— TASK —
Restate the records that follow word for word; no pictures should appear.

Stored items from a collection
───

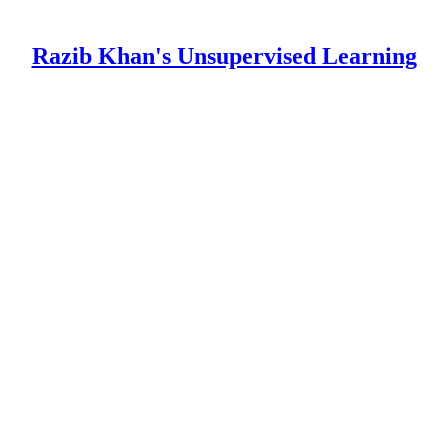
Razib Khan's Unsupervised Learning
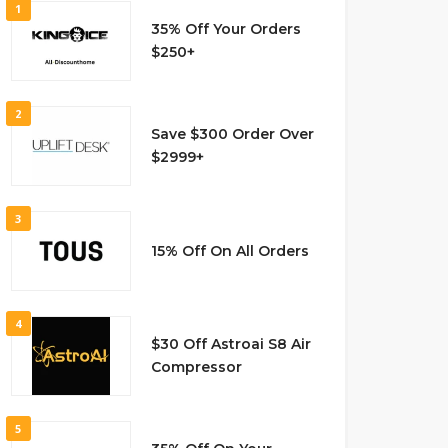
1
35% Off Your Orders
$250+
2
Save $300 Order Over
$2999+
3
15% Off On All Orders
4
$30 Off Astroai S8 Air
Compressor
5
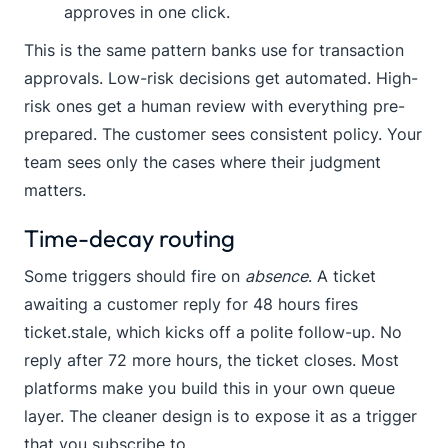
approves in one click.
This is the same pattern banks use for transaction
approvals. Low-risk decisions get automated. High-
risk ones get a human review with everything pre-
prepared. The customer sees consistent policy. Your
team sees only the cases where their judgment
matters.
Time-decay routing
Some triggers should fire on
absence
. A ticket
awaiting a customer reply for 48 hours fires
ticket.stale
, which kicks off a polite follow-up. No
reply after 72 more hours, the ticket closes. Most
platforms make you build this in your own queue
layer. The cleaner design is to expose it as a trigger
that you subscribe to.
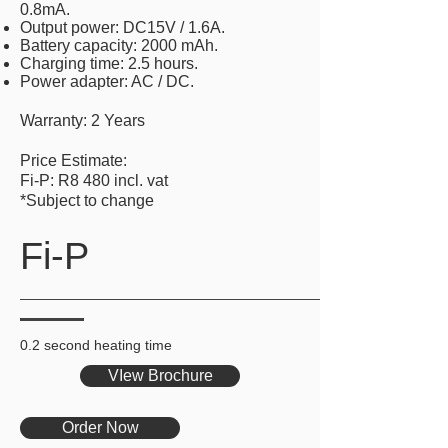
0.8mA.
Output power: DC15V / 1.6A.
Battery capacity: 2000 mAh.
Charging time: 2.5 hours.
Power adapter: AC / DC.
Warranty: 2 Years
Price Estimate:
Fi-P: R8 480 incl. vat
*Subject to change
Fi-P
0.2 second heating time
VIew Brochure
Order Now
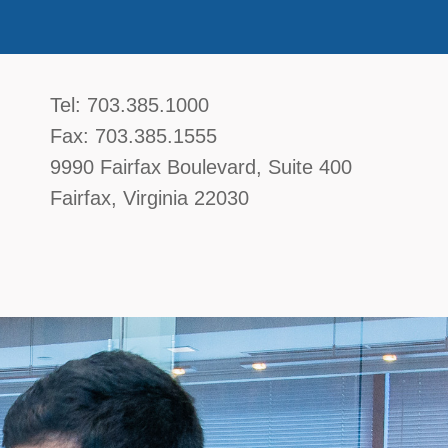
McGavin, Boyce, Bardot, Thorsen, & Katz, 
Tel:
703.385.1000
Fax:
703.385.1555
9990 Fairfax Boulevard
, Suite 400
Fairfax
,
Virginia
22030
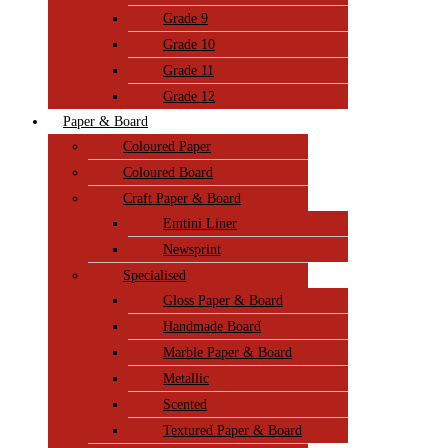
Grade 9
Grade 10
Grade 11
Grade 12
Paper & Board
Coloured Paper
Coloured Board
Craft Paper & Board
Emtini Liner
Newsprint
Specialised
Gloss Paper & Board
Handmade Board
Marble Paper & Board
Metallic
Scented
Textured Paper & Board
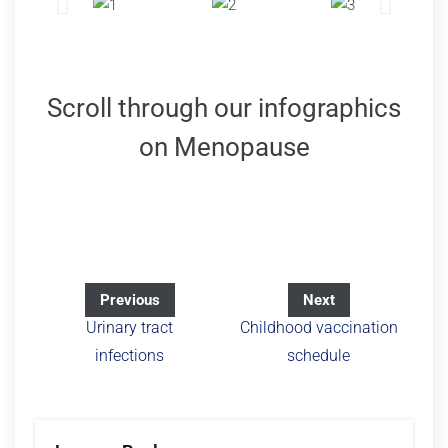
Scroll through our infographics
on Menopause
Previous
Next
Urinary tract
Childhood vaccination
infections
schedule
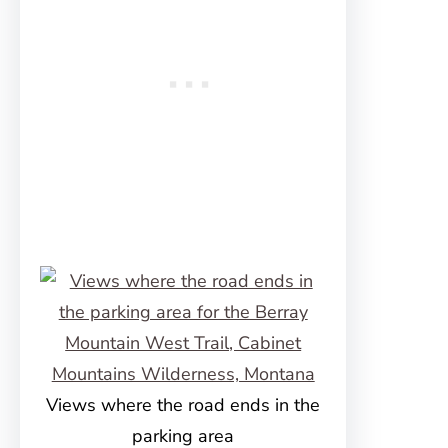
Views where the road ends in the
parking area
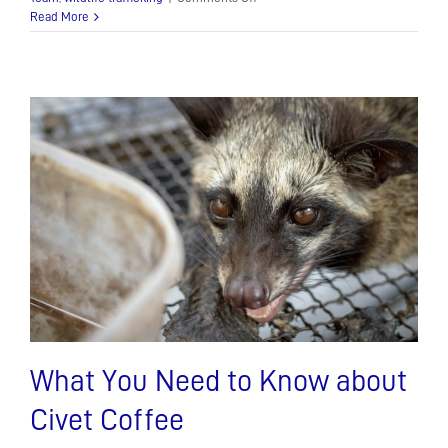
Show
Read More
your
spots
for
World
Leopard
Day!
What You Need to Know about
Civet Coffee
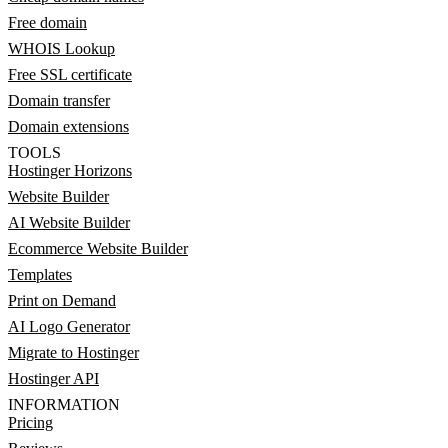
Free domain
WHOIS Lookup
Free SSL certificate
Domain transfer
Domain extensions
TOOLS
Hostinger Horizons
Website Builder
AI Website Builder
Ecommerce Website Builder
Templates
Print on Demand
AI Logo Generator
Migrate to Hostinger
Hostinger API
INFORMATION
Pricing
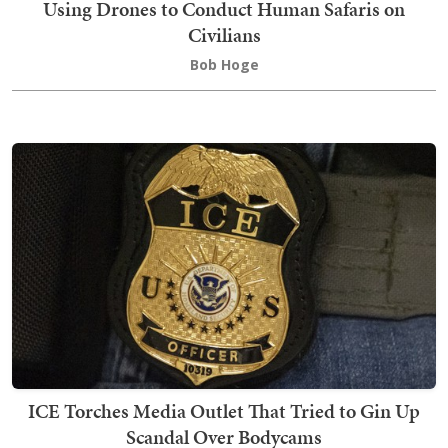
Using Drones to Conduct Human Safaris on
Civilians
Bob Hoge
ICE Torches Media Outlet That Tried to Gin Up
Scandal Over Bodycams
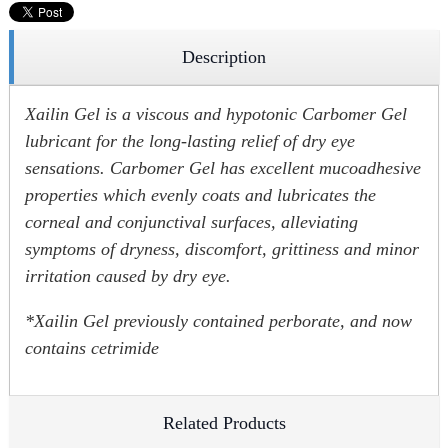
Description
Xailin Gel is a viscous and hypotonic Carbomer Gel
lubricant for the long-lasting relief of dry eye
sensations. Carbomer Gel has excellent mucoadhesive
properties which evenly coats and lubricates the
corneal and conjunctival surfaces, alleviating
symptoms of dryness, discomfort, grittiness and minor
irritation caused by dry eye.
*Xailin Gel previously contained perborate, and now
contains cetrimide
Related Products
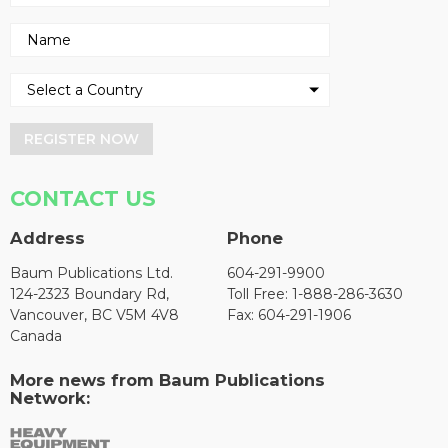
REGISTER NOW
CONTACT US
Address
Phone
Baum Publications Ltd.
604-291-9900
124-2323 Boundary Rd,
Toll Free: 1-888-286-3630
Vancouver, BC V5M 4V8
Fax: 604-291-1906
Canada
More news from Baum Publications
Network:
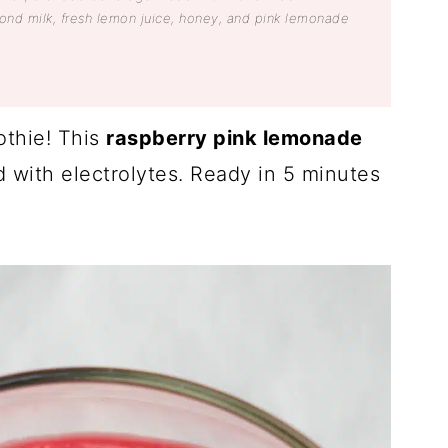
nd milk, fresh lemon juice, honey, and pink lemonade
thie! This
raspberry pink lemonade
ed with electrolytes. Ready in 5 minutes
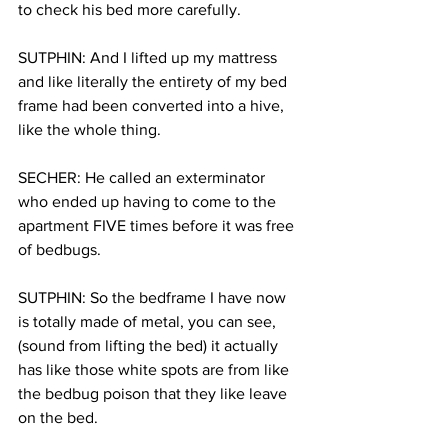
to check his bed more carefully.
SUTPHIN: And I lifted up my mattress 
and like literally the entirety of my bed 
frame had been converted into a hive, 
like the whole thing.
SECHER: He called an exterminator 
who ended up having to come to the 
apartment FIVE times before it was free 
of bedbugs.
SUTPHIN: So the bedframe I have now 
is totally made of metal, you can see, 
(sound from lifting the bed) it actually 
has like those white spots are from like 
the bedbug poison that they like leave 
on the bed.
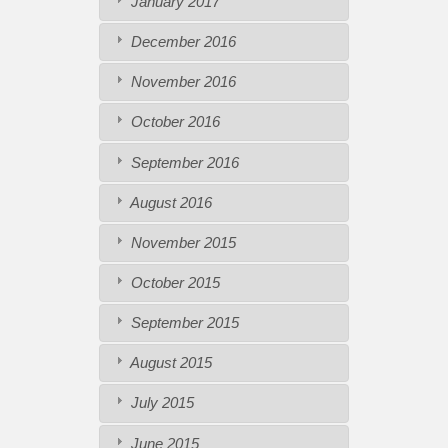
January 2017
December 2016
November 2016
October 2016
September 2016
August 2016
November 2015
October 2015
September 2015
August 2015
July 2015
June 2015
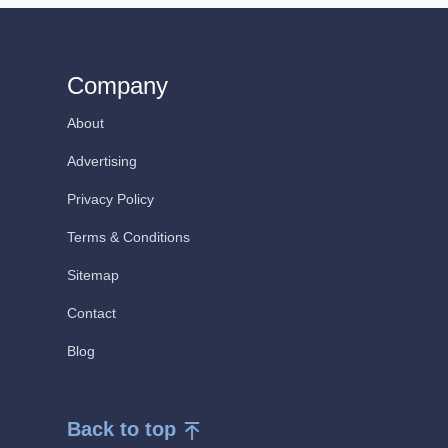
Company
About
Advertising
Privacy Policy
Terms & Conditions
Sitemap
Contact
Blog
Back to top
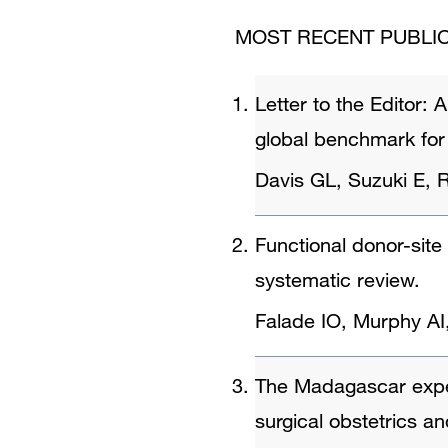
MOST RECENT PUBLIC
Letter to the Editor:
global benchmark for
Davis GL, Suzuki E, 
Functional donor-site 
systematic review.
Falade IO, Murphy AI
The Madagascar experi
surgical obstetrics a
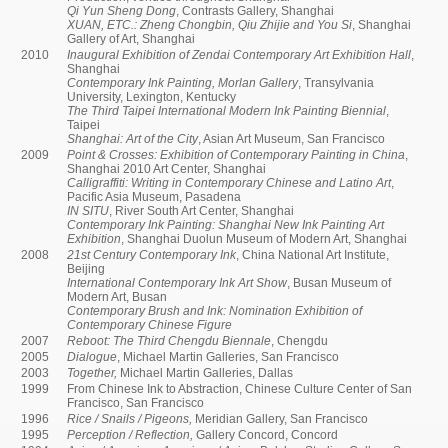
Qi Yun Sheng Dong
, Contrasts Gallery, Shanghai
XUAN, ETC.: Zheng Chongbin, Qiu Zhijie and You Si
, Shanghai
Gallery of Art, Shanghai
2010
Inaugural Exhibition of Zendai Contemporary Art Exhibition Hall
,
Shanghai
Contemporary Ink Painting, Morlan Gallery
, Transylvania
University, Lexington, Kentucky
The Third Taipei International Modern Ink Painting Biennial
,
Taipei
Shanghai: Art of the City
, Asian Art Museum, San Francisco
2009
Point & Crosses: Exhibition of Contemporary Painting in China
,
Shanghai 2010 Art Center, Shanghai
Calligraffiti: Writing in Contemporary Chinese and Latino Art
,
Pacific Asia Museum, Pasadena
IN SITU
, River South Art Center, Shanghai
Contemporary Ink Painting: Shanghai New Ink Painting Art
Exhibition
, Shanghai Duolun Museum of Modern Art, Shanghai
2008
21st Century Contemporary Ink
, China National Art Institute,
Beijing
International Contemporary Ink Art Show
, Busan Museum of
Modern Art, Busan
Contemporary Brush and Ink: Nomination Exhibition of
Contemporary Chinese Figure
2007
Reboot: The Third Chengdu Biennale
, Chengdu
2005
Dialogue
, Michael Martin Galleries, San Francisco
2003
Together,
Michael Martin Galleries, Dallas
1999
From Chinese Ink to Abstraction, Chinese Culture Center of San
Francisco, San Francisco
1996
Rice / Snails / Pigeons,
Meridian Gallery, San Francisco
1995
Perception / Reflection,
Gallery Concord, Concord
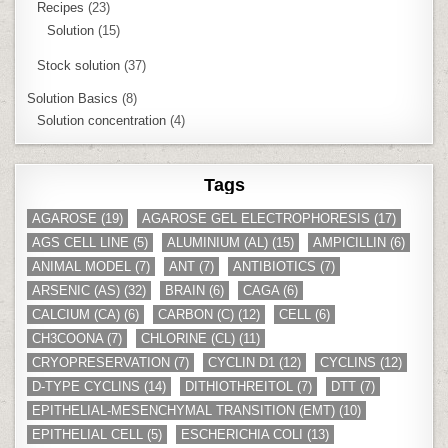
Recipes
(23)
Solution
(15)
Stock solution
(37)
Solution Basics
(8)
Solution concentration
(4)
Tags
AGAROSE
(19)
AGAROSE GEL ELECTROPHORESIS
(17)
AGS CELL LINE
(5)
ALUMINIUM (AL)
(15)
AMPICILLIN
(6)
ANIMAL MODEL
(7)
ANT
(7)
ANTIBIOTICS
(7)
ARSENIC (AS)
(32)
BRAIN
(6)
CAGA
(6)
CALCIUM (CA)
(6)
CARBON (C)
(12)
CELL
(6)
CH3COONA
(7)
CHLORINE (CL)
(11)
CRYOPRESERVATION
(7)
CYCLIN D1
(12)
CYCLINS
(12)
D-TYPE CYCLINS
(14)
DITHIOTHREITOL
(7)
DTT
(7)
EPITHELIAL-MESENCHYMAL TRANSITION (EMT)
(10)
EPITHELIAL CELL
(5)
ESCHERICHIA COLI
(13)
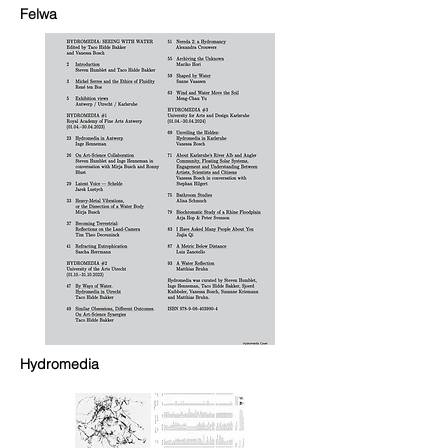
Felwa
Hydromedia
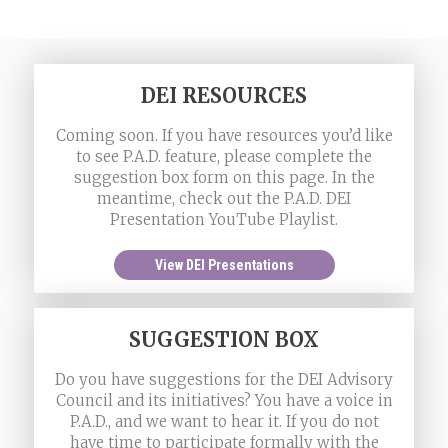
DEI RESOURCES
Coming soon. If you have resources you’d like
to see P.A.D. feature, please complete the
suggestion box form on this page. In the
meantime, check out the P.A.D. DEI
Presentation YouTube Playlist.
View DEI Presentations
SUGGESTION BOX
Do you have suggestions for the DEI Advisory
Council and its initiatives? You have a voice in
P.A.D., and we want to hear it. If you do not
have time to participate formally with the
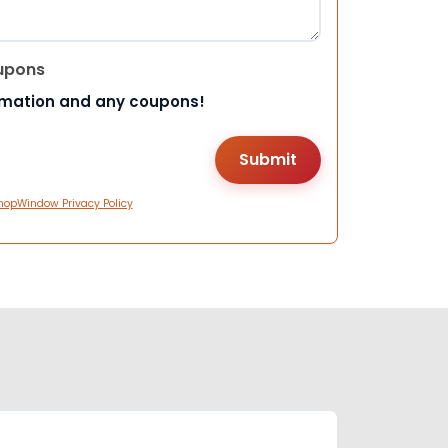
upons
rmation and any coupons!
hopWindow Privacy Policy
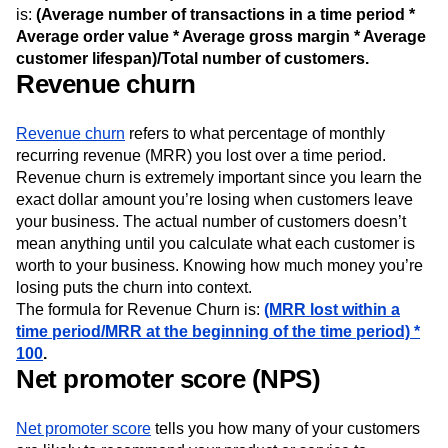
is:
(Average number of transactions in a time period *
Average order value * Average gross margin * Average
customer lifespan)/Total number of customers.
Revenue churn
Revenue churn
refers to what percentage of monthly
recurring revenue (MRR) you lost over a time period.
Revenue churn is extremely important since you learn the
exact dollar amount you’re losing when customers leave
your business. The actual number of customers doesn’t
mean anything until you calculate what each customer is
worth to your business. Knowing how much money you’re
losing puts the churn into context.
The formula for Revenue Churn is:
(MRR lost within a
time period/MRR at the beginning of the time period) *
100
.
Net promoter score (NPS)
Net promoter score
tells you how many of your customers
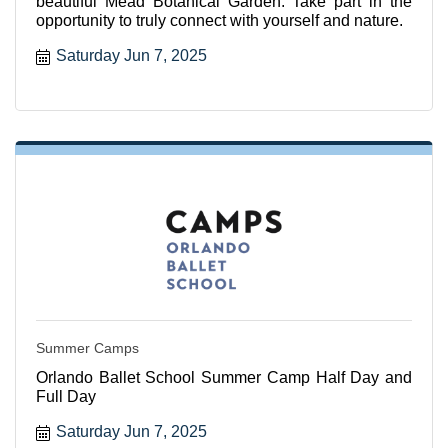
beautiful Mead Botanical Garden. Take part in the
opportunity to truly connect with yourself and nature.
Saturday Jun 7, 2025
Summer Camps
Orlando Ballet School Summer Camp Half Day and
Full Day
Saturday Jun 7, 2025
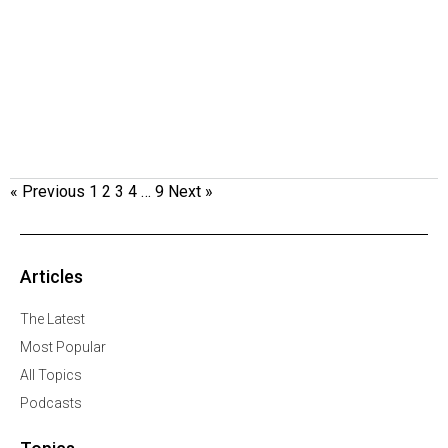
« Previous
1
2
3
4
…
9
Next »
Articles
The Latest
Most Popular
All Topics
Podcasts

───

— RESPONSE TO THIS TASK —
Razib Khan's Unsupervised Learning
1
35% Off Your Orders
$250+
2
Save $300 Order Over
$2999+
3
15% Off On All Orders
4
$30 Off Astroai S8 Air
Compressor
5
approves in one click.
This is the same pattern banks use for transaction
approvals. Low-risk decisions get automated. High-
risk ones get a human review with everything pre-
prepared. The customer sees consistent policy. Your
team sees only the cases where their judgment
matters.
Time-decay routing
Some triggers should fire on
absence
. A ticket
awaiting a customer reply for 48 hours fires
ticket.stale
, which kicks off a polite follow-up. No
reply after 72 more hours, the ticket closes. Most
platforms make you build this in your own queue
layer. The cleaner design is to expose it as a trigger
that you subscribe to.
0.8mA.
Output power: DC15V / 1.6A.
Battery capacity: 2000 mAh.
Charging time: 2.5 hours.
Power adapter: AC / DC.
Warranty: 2 Years
Price Estimate:
Fi-P: R8 480 incl. vat
*Subject to change
Fi-P
0.2 second heating time
VIew Brochure
Order Now
McGavin, Boyce, Bardot, Thorsen, & Katz, 
Tel:
703.385.1000
Fax:
703.385.1555
9990 Fairfax Boulevard
, Suite 400
Fairfax
,
Virginia
22030
Grade 9
Grade 10
Grade 11
Grade 12
Paper & Board
Coloured Paper
Coloured Board
Craft Paper & Board
Emtini Liner
Newsprint
Specialised
Gloss Paper & Board
Handmade Board
Marble Paper & Board
Metallic
Scented
Textured Paper & Board
Scroll through our infographics
on Menopause
Previous
Next
Urinary tract
Childhood vaccination
infections
schedule
Views where the road ends in the
parking area
Show
Read More
your
spots
for
World
Leopard
Day!
What You Need to Know about
Civet Coffee
Free domain
WHOIS Lookup
Free SSL certificate
Domain transfer
Domain extensions
TOOLS
Hostinger Horizons
Website Builder
AI Website Builder
Ecommerce Website Builder
Templates
Print on Demand
AI Logo Generator
Migrate to Hostinger
Hostinger API
INFORMATION
Pricing
Using Drones to Conduct Human Safaris on
Civilians
Bob Hoge
ICE Torches Media Outlet That Tried to Gin Up
Scandal Over Bodycams
Description
Xailin Gel is a viscous and hypotonic Carbomer Gel
lubricant for the long-lasting relief of dry eye
sensations. Carbomer Gel has excellent mucoadhesive
properties which evenly coats and lubricates the
corneal and conjunctival surfaces, alleviating
symptoms of dryness, discomfort, grittiness and minor
irritation caused by dry eye.
*Xailin Gel previously contained perborate, and now
contains cetrimide
Related Products
REGISTER NOW
CONTACT US
Address
Phone
Baum Publications Ltd.
604-291-9900
124-2323 Boundary Rd,
Toll Free: 1-888-286-3630
Vancouver, BC V5M 4V8
Fax: 604-291-1906
Canada
More news from Baum Publications
Network:
nd milk, fresh lemon juice, honey, and pink lemonade
thie! This
raspberry pink lemonade
ed with electrolytes. Ready in 5 minutes
to check his bed more carefully.
SUTPHIN: And I lifted up my mattress 
and like literally the entirety of my bed 
frame had been converted into a hive, 
like the whole thing.
SECHER: He called an exterminator 
who ended up having to come to the 
apartment FIVE times before it was free 
of bedbugs.
SUTPHIN: So the bedframe I have now 
is totally made of metal, you can see, 
(sound from lifting the bed) it actually 
has like those white spots are from like 
the bedbug poison that they like leave 
on the bed.
January 2017
December 2016
November 2016
October 2016
September 2016
August 2016
November 2015
October 2015
September 2015
August 2015
July 2015
June 2015
Company
About
Advertising
Privacy Policy
Terms & Conditions
Sitemap
Contact
Blog
Back to top
MOST RECENT PUBLIC
Letter to the Editor:
global benchmark for
Davis GL, Suzuki E, 
Functional donor-site 
systematic review.
Falade IO, Murphy AI
The Madagascar experi
surgical obstetrics a
Qi Yun Sheng Dong
, Contrasts Gallery, Shanghai
XUAN, ETC.: Zheng Chongbin, Qiu Zhijie and You Si
, Shanghai
Gallery of Art, Shanghai
2010
Inaugural Exhibition of Zendai Contemporary Art Exhibition Hall
,
Shanghai
Contemporary Ink Painting, Morlan Gallery
, Transylvania
University, Lexington, Kentucky
The Third Taipei International Modern Ink Painting Biennial
,
Taipei
Shanghai: Art of the City
, Asian Art Museum, San Francisco
2009
Point & Crosses: Exhibition of Contemporary Painting in China
,
Shanghai 2010 Art Center, Shanghai
Calligraffiti: Writing in Contemporary Chinese and Latino Art
,
Pacific Asia Museum, Pasadena
IN SITU
, River South Art Center, Shanghai
Contemporary Ink Painting: Shanghai New Ink Painting Art
Exhibition
, Shanghai Duolun Museum of Modern Art, Shanghai
2008
21st Century Contemporary Ink
, China National Art Institute,
Beijing
International Contemporary Ink Art Show
, Busan Museum of
Modern Art, Busan
Contemporary Brush and Ink: Nomination Exhibition of
Contemporary Chinese Figure
2007
Reboot: The Third Chengdu Biennale
, Chengdu
2005
Dialogue
, Michael Martin Galleries, San Francisco
2003
Together,
Michael Martin Galleries, Dallas
1999
From Chinese Ink to Abstraction, Chinese Culture Center of San
Francisco, San Francisco
1996
Rice / Snails / Pigeons,
Meridian Gallery, San Francisco
1995
Perception / Reflection,
Gallery Concord, Concord
Recipes
(23)
Solution
(15)
Stock solution
(37)
Solution Basics
(8)
Solution concentration
(4)
Tags
AGAROSE
(19)
AGAROSE GEL ELECTROPHORESIS
(17)
AGS CELL LINE
(5)
ALUMINIUM (AL)
(15)
AMPICILLIN
(6)
ANIMAL MODEL
(7)
ANT
(7)
ANTIBIOTICS
(7)
ARSENIC (AS)
(32)
BRAIN
(6)
CAGA
(6)
CALCIUM (CA)
(6)
CARBON (C)
(12)
CELL
(6)
CH3COONA
(7)
CHLORINE (CL)
(11)
CRYOPRESERVATION
(7)
CYCLIN D1
(12)
CYCLINS
(12)
D-TYPE CYCLINS
(14)
DITHIOTHREITOL
(7)
DTT
(7)
EPITHELIAL-MESENCHYMAL TRANSITION (EMT)
(10)
EPITHELIAL CELL
(5)
ESCHERICHIA COLI
(13)
Felwa
Hydromedia
DEI RESOURCES
Coming soon. If you have resources you’d like
to see P.A.D. feature, please complete the
suggestion box form on this page. In the
meantime, check out the P.A.D. DEI
Presentation YouTube Playlist.
View DEI Presentations
SUGGESTION BOX
Do you have suggestions for the DEI Advisory
Council and its initiatives? You have a voice in
P.A.D., and we want to hear it. If you do not
have time to participate formally with the
upons
rmation and any coupons!
hopWindow Privacy Policy
is:
(Average number of transactions in a time period *
Average order value * Average gross margin * Average
customer lifespan)/Total number of customers.
Revenue churn
Revenue churn
refers to what percentage of monthly
recurring revenue (MRR) you lost over a time period.
Revenue churn is extremely important since you learn the
exact dollar amount you’re losing when customers leave
your business. The actual number of customers doesn’t
mean anything until you calculate what each customer is
worth to your business. Knowing how much money you’re
losing puts the churn into context.
The formula for Revenue Churn is:
(MRR lost within a
time period/MRR at the beginning of the time period) *
100
.
Net promoter score (NPS)
Net promoter score
tells you how many of your customers
beautiful Mead Botanical Garden. Take part in the
opportunity to truly connect with yourself and nature.
Saturday Jun 7, 2025
Summer Camps
Orlando Ballet School Summer Camp Half Day and
Full Day
Saturday Jun 7, 2025
« Previous
1
2
3
4
…
9
Next »
Articles
The Latest
Most Popular
All Topics
Podcasts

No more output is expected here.